A .gitignore file can be created where you can specify all the folders/files that should not be staged and committed. These are always language specific and project related, due to some projects creating custom artifacts locally that you do not want stored in your source control repository.

  • Git Ignore Generator – try this tool to get you started. Github can generate similar files for you when you create a repository using the web console.

Git branches

A branch in Git is simply a lightweight movable pointer to one of these commits. The default branch name in Git is master . As you start making commits, you’re given a master branch that points to the last commit you made. Every time you commit, the master branch pointer moves forward automatically.

  • git branch branch_name – to create a new branch
  • git branch -a – to list all the branches
  • git checkout branch_name – to shift to the other branch
  • git branch -d branch_name – to delete the branch only when it has been merged
  • git branch -D branch_name – to delete the branch (even if not merged to master)
  • git checkout -b branch_name – to create and shift to a new branch at once

Merging

Merging is Git’s way of putting a forked history back together again. The git merge command lets you take the independent lines of development created by git branch and integrate them into a single branch. Note that all of the commands presented below merge into the current branch.

  • git merge branchname – this will merge the branch to master (all commits show in master)
  • git merge –squash branchname – this will merge the branch to master (only the commit after merge is shown in master)

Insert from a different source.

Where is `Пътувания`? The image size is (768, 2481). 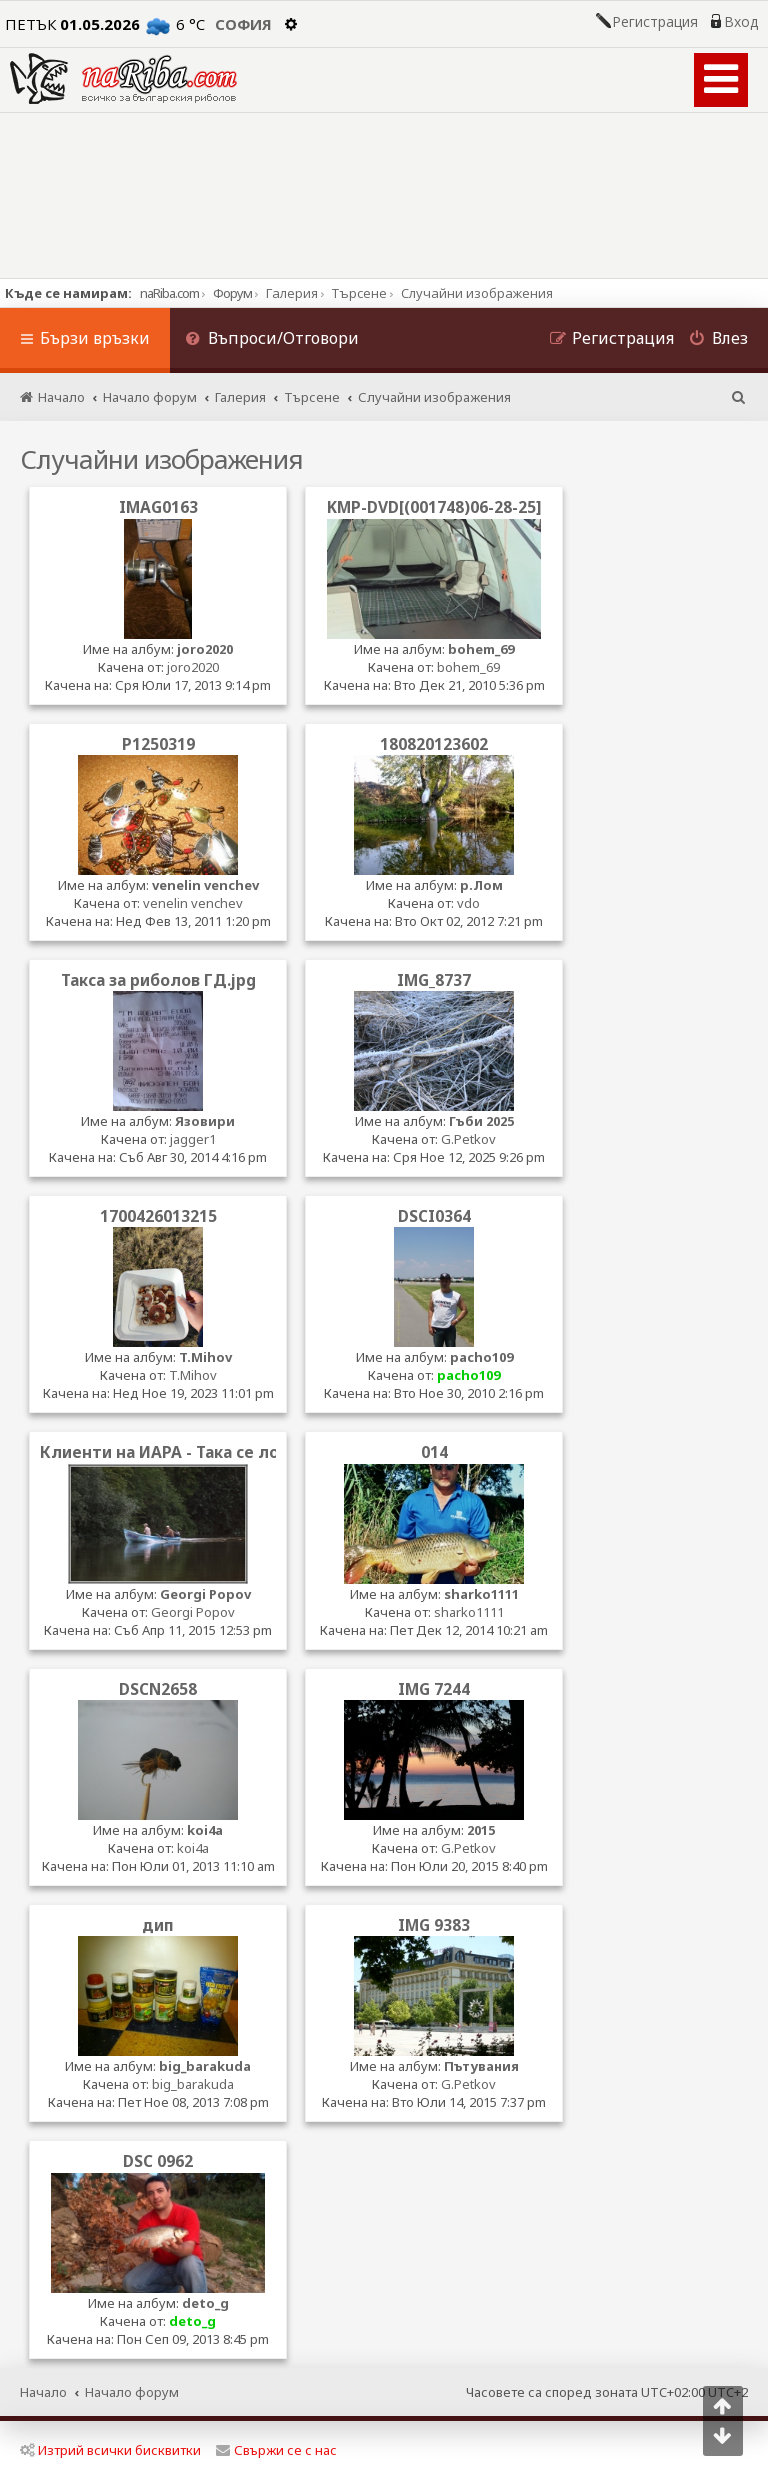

Github create a repository

  • Create a new repo on Github and copy the URL
  • Now push your code to it with
  • git push git_url master – pushing code of master branch (to push all branches replace master with –all)
  • creating an alias to not always type URL
  • git remote add origin git_url – origin can be name of anything else, but origin is the word most commonly used
  • git push origin master – to push code to using alias
  • git push -u origin master – pushes and starts tracking the branch (u don’t need to specify it again , ex. if pulling)
  • git clone git_url – will copy the repo to current directory and also add the origin alias by default
  • git remote -v – to check all the aliases made

A tip for managing your Github and git repositories is to utilise great tools such as Visual Studio Code (which is free), which has fantastic source code management integration if you struggle to remember all the commands mentioned above.